Abstract: Quantum applications demand excitations with high fidelity and known connectivity. In the solid state, for ions in crystalline materials, the energy landscape that determines connectivity (the network of chemical bonds) has a much larger scale than the modern applications (optical, microwave, etc.) that probe them. One benefit is that this energy scale should self-organize the materials into uniform bonding environments. However, nature’s propensity for order comes with a cost: it can be very challenging to design atomic networks from scratch, and materials that grow with imperfections have those defects locked in; they cannot be corrected in post-processing.
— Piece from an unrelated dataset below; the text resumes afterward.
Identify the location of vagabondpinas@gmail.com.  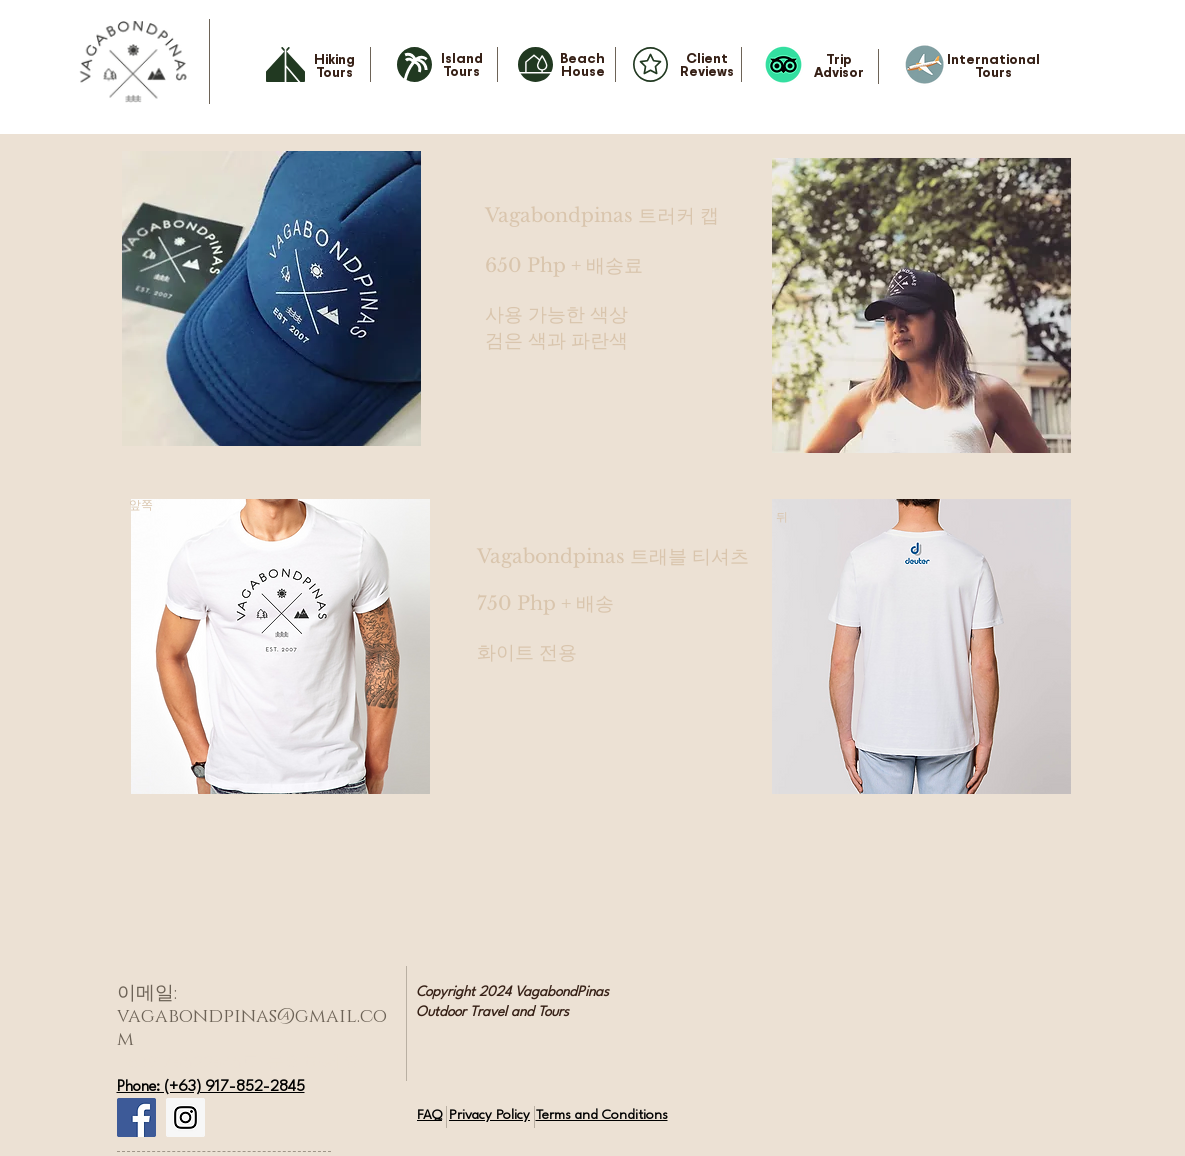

I will explain how we use chemical rules and bonding networks to identify promising uninvestigated or undiscovered materials. Of current interest are compounds containing rare earth ions for quantum memory, charge density waves materials that host exotic excitations, and new or high-quality layered van der Waals materials. Even with promising materials in mind, the task of crystal growth is still daunting. Due to the required millimeter dimensions, they must be grown from solutions, fluxes, or vapors. This process is often hard to observe and highly kinetically dependent, so in situ techniques can be especially valuable. With a clearer view of how materials form, we can critically evaluate computational predictions (ab initio or machine-learned methods) and explore novel reactions to target new phases.